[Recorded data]

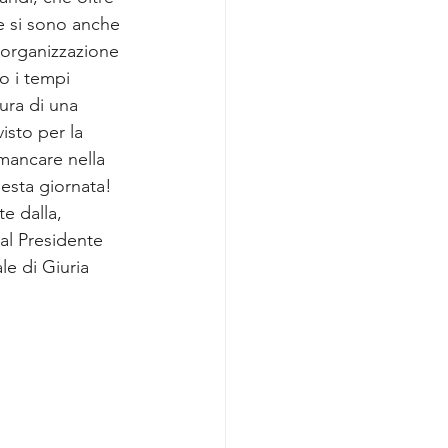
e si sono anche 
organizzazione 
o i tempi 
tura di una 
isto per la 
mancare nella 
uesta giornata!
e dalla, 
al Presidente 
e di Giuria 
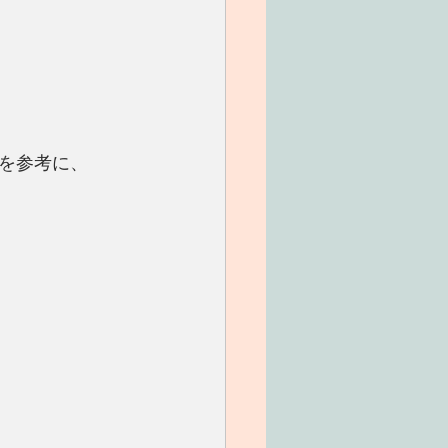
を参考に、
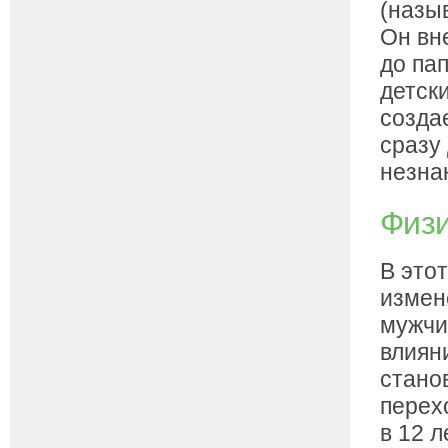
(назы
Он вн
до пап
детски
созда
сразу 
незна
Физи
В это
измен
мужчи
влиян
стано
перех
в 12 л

==

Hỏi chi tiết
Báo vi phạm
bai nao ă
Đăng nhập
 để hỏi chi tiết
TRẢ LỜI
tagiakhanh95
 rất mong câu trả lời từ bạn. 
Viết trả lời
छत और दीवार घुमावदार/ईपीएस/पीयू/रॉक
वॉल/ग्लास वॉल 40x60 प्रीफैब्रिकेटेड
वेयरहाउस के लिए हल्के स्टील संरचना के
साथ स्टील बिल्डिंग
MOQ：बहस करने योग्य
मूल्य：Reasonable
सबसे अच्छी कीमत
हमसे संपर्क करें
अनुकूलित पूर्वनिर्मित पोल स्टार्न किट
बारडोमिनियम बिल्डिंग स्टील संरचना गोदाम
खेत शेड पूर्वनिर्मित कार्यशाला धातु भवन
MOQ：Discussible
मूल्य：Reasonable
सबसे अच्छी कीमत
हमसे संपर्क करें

* * *

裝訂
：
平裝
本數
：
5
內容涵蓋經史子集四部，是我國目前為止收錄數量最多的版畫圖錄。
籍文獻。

YOUR INSTRUCTIONS:
Take the line above containing "छत और दीवार घुमावदार/ईपीएस/पीयू/रॉक", the line containing "बारडोमिनियम बिल्डिंग स्टील संरचना गोदाम", and all lines in between, and copy them exactly without anything else.

RESPONSE TO THIS EXERCISE:
छत और दीवार घुमावदार/ईपीएस/पीयू/रॉक
वॉल/ग्लास वॉल 40x60 प्रीफैब्रिकेटेड
वेयरहाउस के लिए हल्के स्टील संरचना के
साथ स्टील बिल्डिंग
MOQ：बहस करने योग्य
मूल्य：Reasonable
सबसे अच्छी कीमत
हमसे संपर्क करें
अनुकूलित पूर्वनिर्मित पोल स्टार्न किट
बारडोमिनियम बिल्डिंग स्टील संरचना गोदाम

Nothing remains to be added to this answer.